Da forma que foi executado, o container executa a aplicação na porta 4200 e a máquina host mapeia essa porta para a 80 (lembre-se de abrir o firewall da EC2 para conexões inbound http).

Acesse o endereço http://ec2-18-230-130-46.sa-east-1.compute.amazonaws.com/ para interagir com nossa aplicação!!

E agora?

Agora, não temos MLOPs.

O que fizemos foi uma enorme gambiarra recheada de débitos técnicos.

Débito técnico literalmente quer dizer: custo de retrabalho por ter sido adotada uma solução fácil, leia-se, frágil.

Vamos listar, então, quais seriam os débitos técnicos ou aprimoramentos que está aplicação precisaria solucionar para que entrasse em produção tendo um time envolvido em seu desenvolvimento.

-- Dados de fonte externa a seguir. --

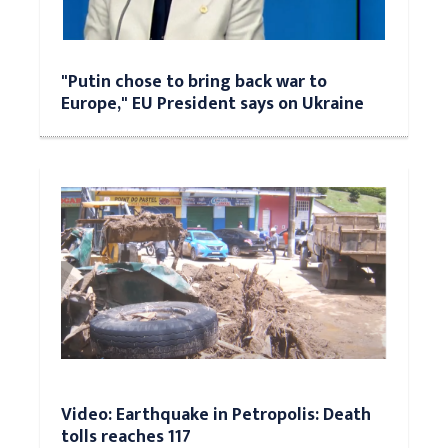
"Putin chose to bring back war to
Europe," EU President says on Ukraine
Video: Earthquake in Petropolis: Death
tolls reaches 117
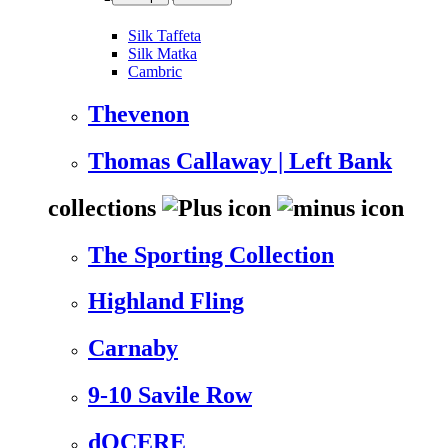
Silk Taffeta
Silk Matka
Cambric
Thevenon
Thomas Callaway | Left Bank
collections
The Sporting Collection
Highland Fling
Carnaby
9-10 Savile Row
dOCERE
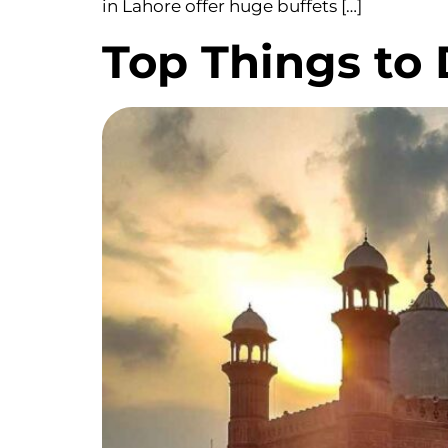
in Lahore offer huge buffets […]
Top Things to 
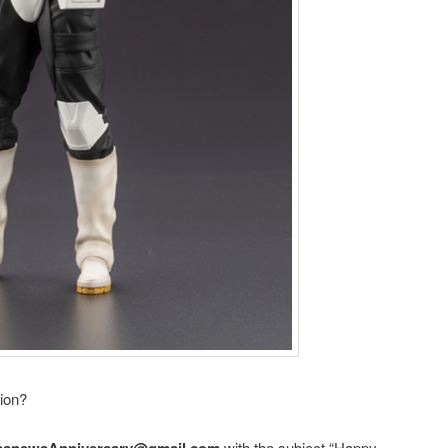
tion?
asnewsAnniversary@gmail.com
with the subject “Happy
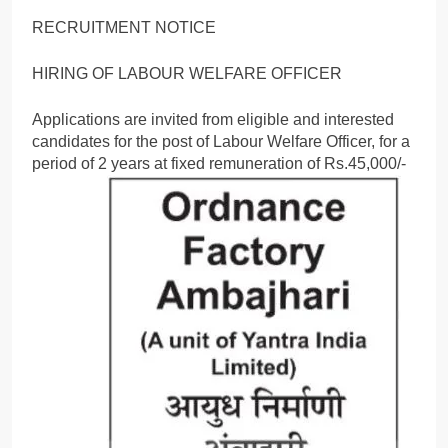
RECRUITMENT NOTICE
HIRING OF LABOUR WELFARE OFFICER
Applications are invited from eligible and interested
candidates for the post of Labour Welfare Officer, for a
period of 2 years at fixed remuneration of Rs.45,000/-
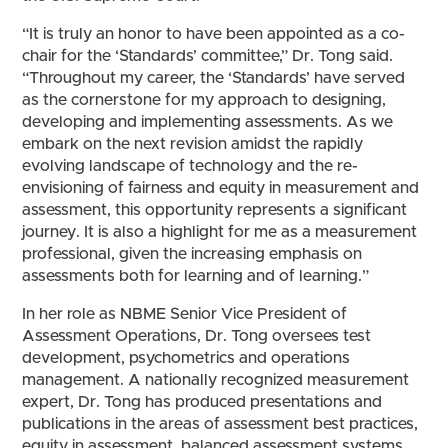
“It is truly an honor to have been appointed as a co-
chair for the ‘Standards’ committee,” Dr. Tong said.
“Throughout my career, the ‘Standards’ have served
as the cornerstone for my approach to designing,
developing and implementing assessments. As we
embark on the next revision amidst the rapidly
evolving landscape of technology and the re-
envisioning of fairness and equity in measurement and
assessment, this opportunity represents a significant
journey. It is also a highlight for me as a measurement
professional, given the increasing emphasis on
assessments both for learning and of learning.”
In her role as NBME Senior Vice President of
Assessment Operations, Dr. Tong oversees test
development, psychometrics and operations
management. A nationally recognized measurement
expert, Dr. Tong has produced presentations and
publications in the areas of assessment best practices,
equity in assessment, balanced assessment systems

  • Não utilizamos qualquer ferramenta para versionamento de dados, códigos, nem modelos;
  • Todo processo de implantação de atualizações da aplicação é manual;
  • Não existem testes para validar se alterações no código quebram a aplicação;
  • Não existe estrategia para colaboração no código do modelo, da aplicação ou da conta da AWS
  • Não é realizado nenhum monitoramento do uso do modelo, de seu comportamento e dos recursos por ele consumidos.
  • A infraestrutura de deploy não leva em conta aspectos de escalabilidade ou de disponibilidade
  • As credenciais da instância EC2 foram entregues ao usuário sem controles de segurança do uso e compartilhamento;
  • Não foi realizada nenhuma análise de custos;
  • A modelagem não levou em consideração aspectos de cross-validação, feature engineering, nem qualquer outra experimentação.
  • Não existe qualquer documentação do que foi realizado (com exceção desse post);
  • Toda configuração do código ou aplicação foi realizada hard-coded;
  • Não existe qualquer controle de reproduzibilidade do modelo implantado.

E se quiséssemos, poderiamos encontrar muitos outros pontos.

O paper da Google - Hidden Technical Debt in Machine Learning Systems - descreve em detalhes esses e outras dezenas de débitos técnicos importantes de serem visíveis em projetos de ML.

Tá. Mas, e agora?

Agora, vamos encerrar esse post.

Mas, esse trabalho não acaba por aqui. Nos próximos posts vamos atacar cada um desses pontos de melhoria até obtermos uma esteira MLOps com R.